In the sitting-room opposite stood Claire's younger sister, Dora Benedict. She had just come in from the outer world, and with part of her wraps still gathered about her, stood watching the falling snow, and listening to the voices in the back parlor. At this point she spoke:
"Mamma, just hear the girls! They are heaping up the work on Claire, giving her the planning and the collecting and the drilling, and the greater portion of the programme to attend to, and she calmly agrees to do it all."
"Your sister has a great amount of executive ability, my dear, and is always to be depended on. Such people are sure to have plenty of burdens to carry."
Mrs. Benedict said this in a gently modulated, satisfied voice, and leaned back in her easy chair and smiled as she spoke. She delayed a stitch in her crimson tidy, while she listened a moment to the sound of Claire's voice, calmly and assuringly shouldering the burdens of work; promising here, offering there, until the listeners in the sitting-room were prepared to sympathize with the words spoken in the parlor in a relieved tone of voice:
"I declare, Claire Benedict, you are a host in yourself! What we should do without you is more than I can imagine."
"I should think as much!" This from the girl in the brown-plumed hat, who listened in the next room. "You couldn't do without her! that is just all there would be about it! Two thirds of your nice plans, for which you get so much credit, would fall through. Mamma, do you think Claire ought to attempt so much?"
"Well, I don't know," responded the gentle-faced woman thus appealed to, pausing again in her fancy work to consider the question. "Claire has remarkable talent, you know, in all these directions. She is a born organizer and leader, and the girls are willing to follow her lead. I don't know but she works too hard. It is difficult to avoid that, with so many people depending on her I don't myself see how they would manage without her. You know Doctor Ellis feels much the same. He was telling your father, only last night, that there was not another young lady in the church on whom he could depend as he did on her. Your father was amused at his earnestness. He said he should almost feel like giving up his pastorate here, if he should lose her. Claire is certainly a power in the church, and the society generally. I should feel sorry for them if they were to lose her."

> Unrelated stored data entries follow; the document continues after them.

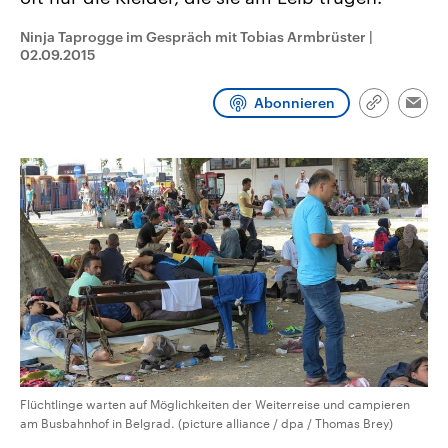
CDU, SPD und FDP regiert.-
aktuelle Weltgeschehen.
Umfragen, Prognosen,
Ninja Taprogge im Gespräch mit Tobias Armbrüster
|
Wahlprogramme, aktuelle Berichte
02.09.2015
Sendungen
Programm
Podcasts
und Hintergründe zu den Parteien
und Kandidaten der anstehenden
Wahl.
Abonnieren
Audio-Archiv
Link
Emai
kopieren/te
Flüchtlinge warten auf Möglichkeiten der Weiterreise und campieren
am Busbahnhof in Belgrad. (picture alliance / dpa / Thomas Brey)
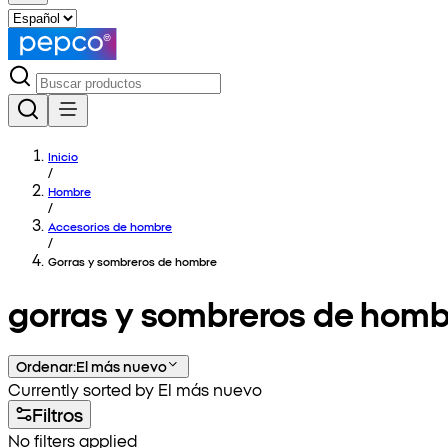
Inicio
/
Hombre
/
Accesorios de hombre
/
Gorras y sombreros de hombre
gorras y sombreros de homb
Ordenar
:
El más nuevo
Currently sorted by El más nuevo
Filtros
No filters applied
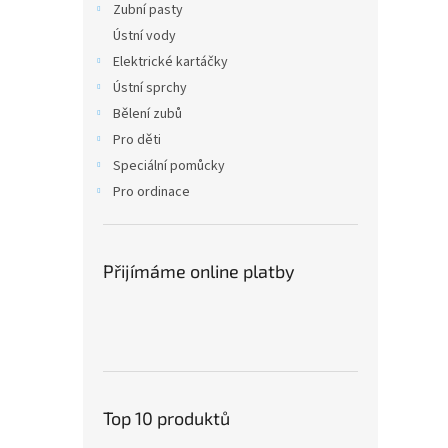
Zubní pasty
Ústní vody
Elektrické kartáčky
Ústní sprchy
Bělení zubů
Pro děti
Speciální pomůcky
Pro ordinace
Přijímáme online platby
Top 10 produktů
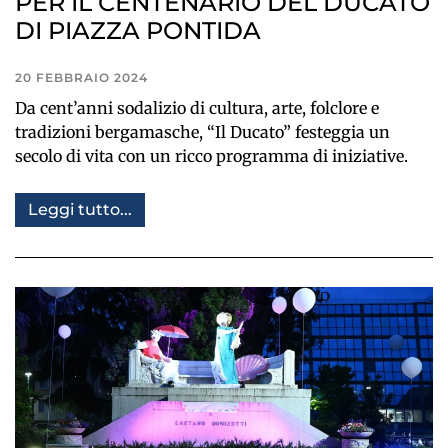
PER IL CENTENARIO DEL DUCATO
DI PIAZZA PONTIDA
20 FEBBRAIO 2024
Da cent’anni sodalizio di cultura, arte, folclore e
tradizioni bergamasche, “Il Ducato” festeggia un
secolo di vita con un ricco programma di iniziative.
Leggi tutto...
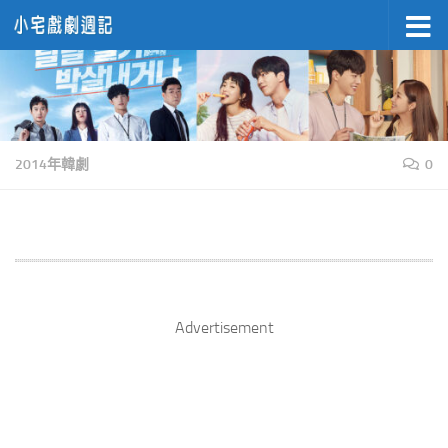
Skip to content
2014年韓劇
0
Advertisement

The mother spoke this sentence quietly, with the unruffled look of peace and satisfaction on her face. No foreboding of loss came to her. She thought, it is true, of the barely possible time when her eldest daughter might go out from this home into some other, and have other cares and responsibilities, but the day seemed very remote. Claire was young, and was absorbed in her church and home work.
Apparently, even the suggestion of another home had not come to her. It might never come. She might live always in the dear home nest, sheltered, and sheltering, in her turn, others less favored. Or in the event of a change, some time in the future, it might be, possibly, just from one street in the same city to another, and much of the old life go on still; and in any event the mother could say "their loss," not mine; for the sense of possible separation had not come near enough to shadow the mother's heart as yet; she lived in the dreamland of belief that a married daughter would be as near to the mother and the home as an unmarried one. Therefore her face was placid, and she sewed her crimson threads and talked placidly of what might have been, but was not; the future looked secure and smiling.
"You see," she continued to the young and but half-satisfied daughter, "it is an unusual combination of things that makes your sister so important to this society. There are not many girls in it who have wealth and leisure, and the peculiar talents required for leadership. Run over the list in your mind, and you will notice that those who have plenty of time would not know what to do with it unless Claire were here to tell them, and those who have plenty of money would fritter it all away, without her to guide, and set a grand example for them."